Photomontages, memes and edited videos of Mr Blanquer enjoying himself at parties or on the beach widely circulated on social media, most taking a template of him playing a DJ-set in front of pupils in November 2018. The term ‘Ibiza’ was trending at number one on Twitter.
Mr Blanquer yesterday (January 18) apologised before MPs and, during TF1’s ‘20 heures’ programme, France’s most watched news segment, he said he should have chosen another destination.
“If Mr Blanquer had chosen to spend the week-end in Clermont-Ferrand, he would not have been exposed to so much discontentment,” said political scientist at Sciences Po Bordeaux Pierre Sadran, comparing the quiet French town to Ibiza.
Mr Sadran’s choice of comparison piggybacks an opinion piece published in L’Obs newspaper, arguing that ‘Ibiza-gate’ was not a sufficiently serious incident to be classed as a “political scandal.”

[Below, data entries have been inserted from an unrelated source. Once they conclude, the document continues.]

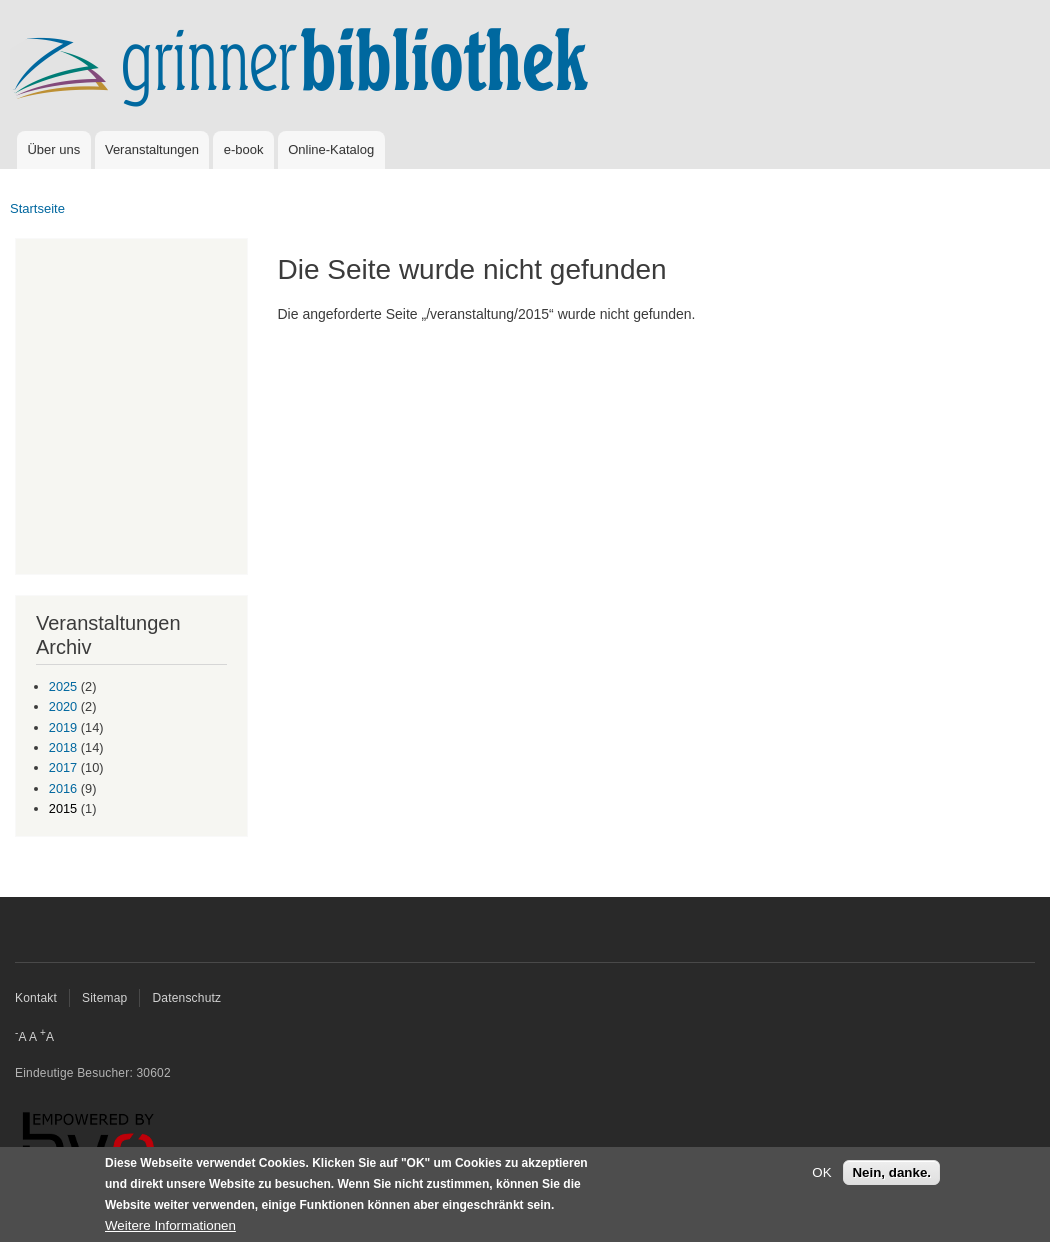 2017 (63, 767)
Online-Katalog (331, 149)
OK (821, 1172)
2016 (63, 788)
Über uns (53, 149)
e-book (244, 149)
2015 (63, 808)
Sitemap (104, 998)
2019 (63, 727)
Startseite (37, 208)
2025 (63, 686)
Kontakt (36, 998)
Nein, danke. (891, 1172)
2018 (63, 747)
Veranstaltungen (152, 149)
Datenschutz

Mr Sadran said the controversy was more the result of the presidential campaign context rather than a French cultural characteristic, adding that the increase of social media usage tended to play with people’s emotions.
“It symbolises an incredibly out-of-touch way of thinking,” presidential candidate and leader of the far-left party Lutte Ouvrière, Nathalie Arthaud, told The Connexion. She said it felt like a double-standard between what the government requires of the French people and what its members do behind closed doors.
Mrs Arthaud’s comment is in line with conservative candidate Valérie Pécresse, who was asked the same question during a TV interview, and fueled a recurrent complaint from the opposition about the disconnected world the government seems to live in.
Criticism follows a line of similar attacks, usually for politicians not knowing the price of everyday goods
Mr Blanquer is not the first to be caught up in such a controversy. Various politicians have been heavily criticised by the French people, mostly about incorrect answers to questions on the price of daily products.
This includes conservative Jean-Francois Copé saying a pain au chocolat cost 10 centimes while in reality it cost over a euro, centre-right Nathalie Kosciusko-Morizet claiming a Métro ticket was €4 and former socialist Prime Minister Lionel Jospin handing over €7 to pay for a baguette.
Both Mr Sadran and Mrs Arthaud made a comparison with the Downing Street garden party scandal which is currently enveloping the British government, although unlike the attendees of that gathering Mr Blanquer can in no way be seen as breaking the law.
“Of course he has the right [to go to Ibiza]. But it somehow gives the impression of a bling-bling presidency,” said Mrs Arthaud.